Scholars, writers, artists, architects, urbanists, and now, a subset of thinkers we could just as well call suburbanists, seem to be in the same situation. Entranced by the idea that citizens – suburban, rural, and urban alike -- are all convinced that the suburbs are all the same, they shout, together, “The suburbs are all individuals!”
Four recent books – two by academics, two not – address that individuality of sameness of the suburb: how it came to be, what it can be, what it could be, and how we can (and should) look at it. Three of them address the suburbs as fact, and seem to say: “History happened, we’re here, now let’s play with it.” But what is that history?
Read John Archer's book Architecture
and Suburbia to find out.
Really. Read it. Ignore the standard-sounding title, its bland cover, its academic
origins, the fact that it has footnotes. It is quietly fascinating, engagingly
thorough, and completely riveting.
Archer's narrative takes
social history and renders it architectural, explaining how a
seventeenth-century interest in notions of selfhood turns into an
eighteenth-century obsession with privies, and then transforms, centuries
later, into that developed same-same suburb. Ideas we take for granted -- the
family that eats dinner together stays together, separate bathrooms save a
marriage -- are traced back here, not only philosophically and historically,
but visually as the book is full of plans and sections and illustrations that
show exactly how Enlightenment philosophy translated into a room for the
resident male, or how General Electric's need to sell more stoves turned into
the American obsession with "the dream house."
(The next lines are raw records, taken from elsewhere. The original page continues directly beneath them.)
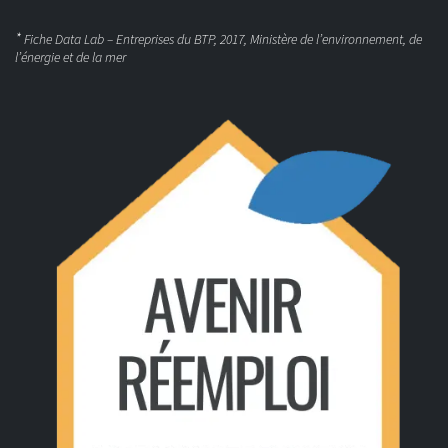
*
Fiche Data Lab – Entreprises du BTP, 2017, Ministère de l’environnement, de
l’énergie et de la mer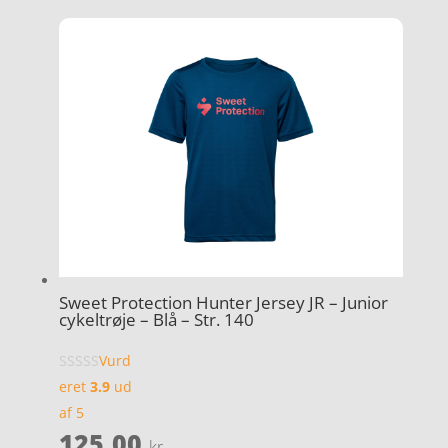
Sweet Protection Hunter Jersey JR – Junior
cykeltrøje – Blå – Str. 140
Vurd
eret
3.9
ud
af 5
125,00
kr.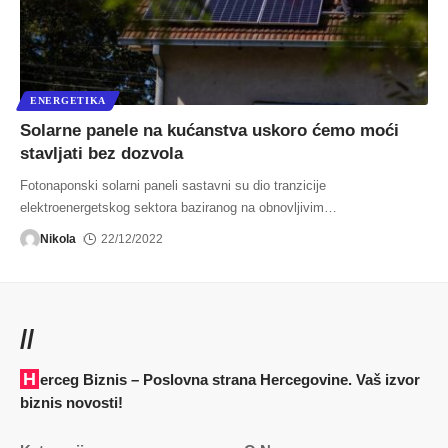
ENERGETIKA
Solarne panele na kućanstva uskoro ćemo moći
stavljati bez dozvola
Fotonaponski solarni paneli sastavni su dio tranzicije
elektroenergetskog sektora baziranog na obnovljivim
…
Nikola
22/12/2022
//
Herceg Biznis – Poslovna strana Hercegovine. Vaš izvor
biznis novosti!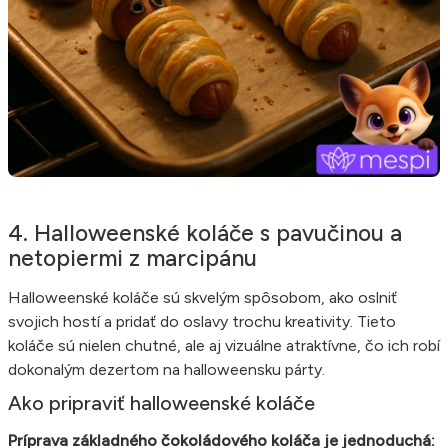
4. Halloweenské koláče s pavučinou a
netopiermi z marcipánu
Halloweenské koláče sú skvelým spôsobom, ako oslniť
svojich hostí a pridať do oslavy trochu kreativity. Tieto
koláče sú nielen chutné, ale aj vizuálne atraktívne, čo ich robí
dokonalým dezertom na halloweensku párty.
Ako pripraviť halloweenské koláče
Príprava základného čokoládového koláča je jednoduchá: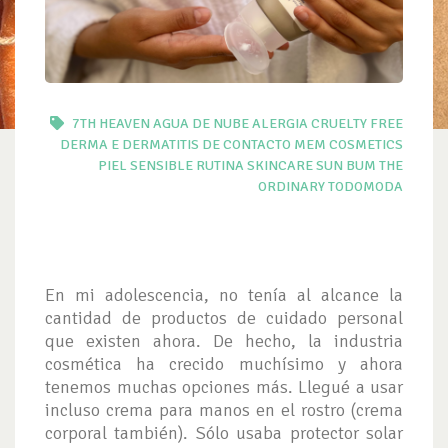
7TH HEAVEN
AGUA DE NUBE
ALERGIA
CRUELTY FREE
DERMA E
DERMATITIS DE CONTACTO
MEM COSMETICS
PIEL SENSIBLE
RUTINA SKINCARE
SUN BUM
THE
ORDINARY
TODOMODA
En mi adolescencia, no tenía al alcance la
cantidad de productos de cuidado personal
que existen ahora. De hecho, la industria
cosmética ha crecido muchísimo y ahora
tenemos muchas opciones más. Llegué a usar
incluso crema para manos en el rostro (crema
corporal también). Sólo usaba protector solar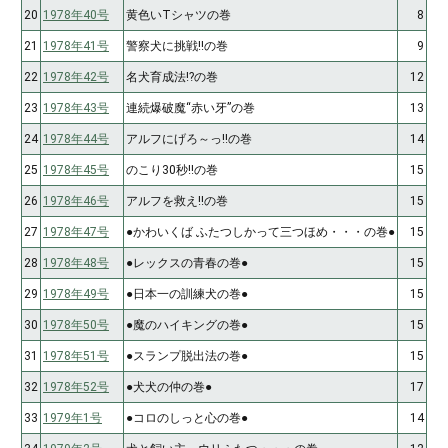
20
1978年40号
黄色いTシャツの巻
8
21
1978年41号
警察犬に挑戦!!の巻
9
22
1978年42号
名犬育成法!?の巻
12
23
1978年43号
連続爆破魔“赤い牙”の巻
13
24
1978年44号
アルフにげろ～っ!!の巻
14
25
1978年45号
のこり30秒!!の巻
15
26
1978年46号
アルフを救え!!の巻
15
27
1978年47号
●かわいくば ふたつしかって三つほめ・・・の巻●
15
28
1978年48号
●レックスの青春の巻●
15
29
1978年49号
●日本一の訓練犬の巻●
15
30
1978年50号
●魔のハイキングの巻●
15
31
1978年51号
●スランプ脱出法の巻●
15
32
1978年52号
●犬犬の仲の巻●
17
33
1979年1号
●コロのしっと心の巻●
14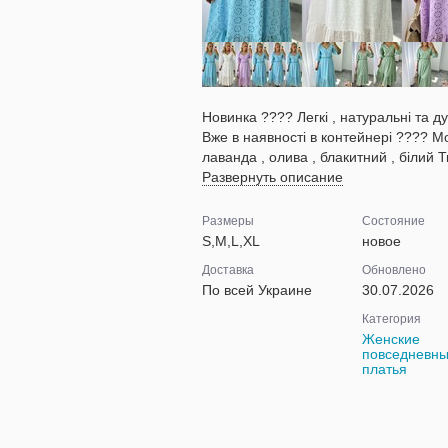
Новинка ???? Легкі , натуральні та д
Вже в наявності в контейнері ???? Мо
лаванда , олива , блакитний , білий Т
Развернуть описание
Размеры
Состояние
S,M,L,XL
новое
Доставка
Обновлено
По всей Украине
30.07.2026
Категория
Женские
повседневн
платья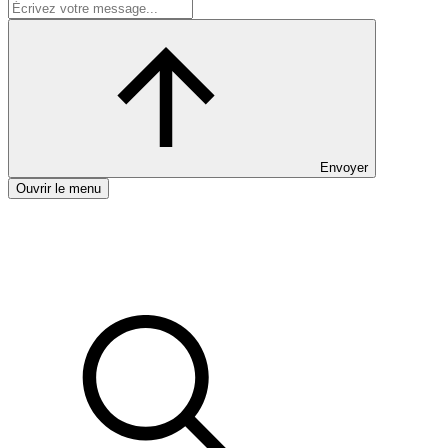
Envoyer
Ouvrir le menu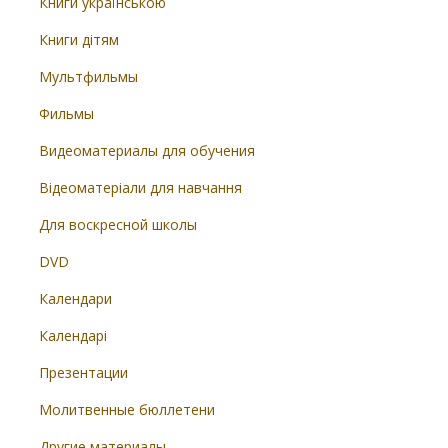
Книги українською
Книги дітям
Мультфильмы
Фильмы
Видеоматериалы для обучения
Відеоматеріали для навчання
Для воскресной школы
DVD
Календари
Календарі
Презентации
Молитвенные бюллетени
Другие материалы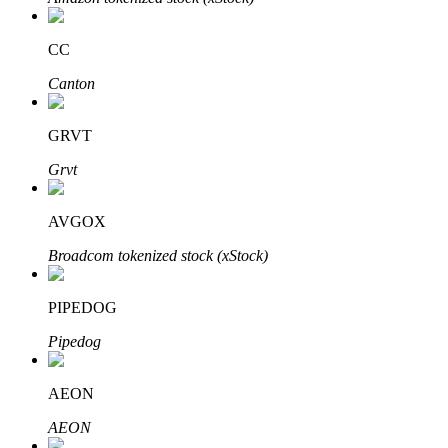
CC
Canton
Otomatik Yatırım
Uzun vadeli kâr ve esnek çıkarlar elde edin
GRVT
Grvt
AVGOX
Broadcom tokenized stock (xStock)
PIPEDOG
Stake Etmeyi Öğrenin
Pipedog
Pasif gelir kazanma hakkında bilgi edinin
AEON
Bitrue
AI
AEON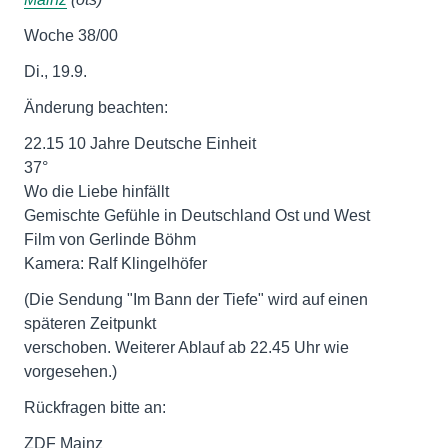
Woche 38/00
Di., 19.9.
Änderung beachten:
22.15 10 Jahre Deutsche Einheit
37°
Wo die Liebe hinfällt
Gemischte Gefühle in Deutschland Ost und West
Film von Gerlinde Böhm
Kamera: Ralf Klingelhöfer
(Die Sendung "Im Bann der Tiefe" wird auf einen
späteren Zeitpunkt
verschoben. Weiterer Ablauf ab 22.45 Uhr wie
vorgesehen.)
Rückfragen bitte an:
ZDF Mainz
Architecture and Suburbia is not only about architecture and suburbia. It is about how we think, how we live, and how we want to live. It is about how architecture -- even when it might not look like much -- is the outward articulation of our deepest questions, a physical sign of our search for answers, and, in the end, a symbol of it all.
The philosopher David
Kolb is entranced by the symbol. Suburbs are not monolithic," he writes in
his new book Sprawling Places.
This tract-tome (it was right there!) sure is.